City sits on its hands as Suns are ready to leave Hagerstown in the dark

August 20, 2013

By all appearances, Hagerstown is on the brink of losing professional baseball. That’s quite a feat. Over the past three decades there have been small bumps and major crises, but at the end of the day the men and women who occupied the mayor and council chairs were able to come together to keep baseball.

This city council has been incapable of doing that.

We share the frustration of Councilman Lewis Metzner, who at last week’s council meeting said the council has done “absolutely nothing” on the stadium issue since the spring. And while this council sat on its hands, forces in and out of government in Fredericksburg, Va., have been working out a plan that not only will bring professional baseball to their town, but also will tap in to the highly popular and lucrative softball circuit.

It’s not so much the loss of baseball that is disconcerting as it is the loss of opportunity. Downtown Hagerstown is in dire need of redevelopment. A new stadium by itself was not the answer, but it could have been at the center of a bold plan to change the fate of downtown.

And what has our council done to seize this opportunity? There’s precious little that we can see. They complained of no private investor, but how hard did they look? Because apparently there are private sports investors out there, with capital that will be going to Virginia instead of here. 

For months, council meeting after council meeting has gone by without even a whisper of a discussion. Not only did this council fail to play the game, it failed to even get on the bus. As Fredericksburg moved forward, no one here acted in any meaningful way.

And we hope the council doesn’t insult our citizens’ intelligence by telling us this was the fault of Suns owner Bruce Quinn. Quinn was looking to drive a hard bargain, no doubt. That’s what businessmen do. But a year ago at this time, he was apparently on board with what the last Hagerstown council had sketched out — a stadium in the heart of downtown.

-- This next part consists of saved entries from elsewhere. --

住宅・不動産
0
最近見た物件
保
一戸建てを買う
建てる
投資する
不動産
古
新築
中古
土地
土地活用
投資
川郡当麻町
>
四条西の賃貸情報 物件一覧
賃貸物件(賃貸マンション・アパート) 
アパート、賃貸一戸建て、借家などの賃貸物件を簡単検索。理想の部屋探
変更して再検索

Even if this current council didn’t like that plan it had every opportunity to make its case with Quinn for an alternative. But that didn’t happen, either. Quinn can hardly be blamed for looking elsewhere after this council stalled.

There is no way to look at this without concluding that the city has shown an appalling lack of leadership and vision. And frankly, not all that much leadership and vision was called for. The previous council had laid the groundwork. The Sora Development group appeared ready and willing to make it all happen.

All that was required of this council was to stay out of the way, and it couldn’t do that because it thought it knew best.

So when the East End becomes home to a rusting ghost of a stadium, and we look across our boundaries and see communities thrive that have embraced recreation and tourism, we will remember this council for its inaction.